The Joys and Agonies of Bookstores

It's a funny thing walking through a bookstore when you're a writer trying to get published. The part of me that loves stories and books and reading and language breathes it in and gets lost and can't get enough. The part of me that wants to be published and collects rejection notices and keeps struggling to be better looks at it all and says, "What's the point?" It can be overwhelming, and that's just the stuff that's been published.

This is especially true when I visit Powell's here in Portland. Powell's isn't called "The City of Books" for nothing. It takes up something like a couple of city blocks and at least 3 stories crammed floor to ceiling with every kind of book imaginable - new books, used books, trashy books, classics, books in other languages, rare books - you name it. When I was in my twenties I'd go there and hang out in their coffee shop on a Saturday night and it would be packed with other booklovers like me and I thought to myself, "I have found my people."

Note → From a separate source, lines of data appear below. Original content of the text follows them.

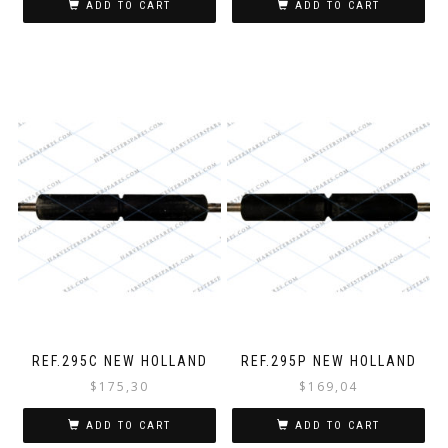
ADD TO CART
ADD TO CART
REF.295C NEW HOLLAND
REF.295P NEW HOLLAND
$
175,30
$
169,04
ADD TO CART
ADD TO CART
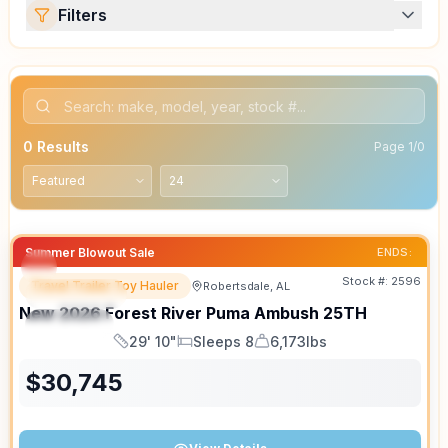
Filters
0
Results
Page
1
/
0
Summer Blowout Sale
ENDS:
Stock #:
2596
Travel Trailer Toy Hauler
Robertsdale, AL
FEATURED
New
2026
Forest River
Puma Ambush
25TH
SPECIAL
29' 10"
Sleeps 8
6,173lbs
Length
Sleeps
Dry Weight
$
30,745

But on my last visit, knowing my own writing was in the hands of agents yet again, and that a rejection notice was most likely in my future, I had a bit of an anxiety attack. So many great books - who reads them all? How does one ever get noticed over the others? What makes me think I have something so worth saying that people will pay money for it?

I know I'm not alone in this two-sided relationship with bookstores. I wonder what other writers do to overcome that feeling.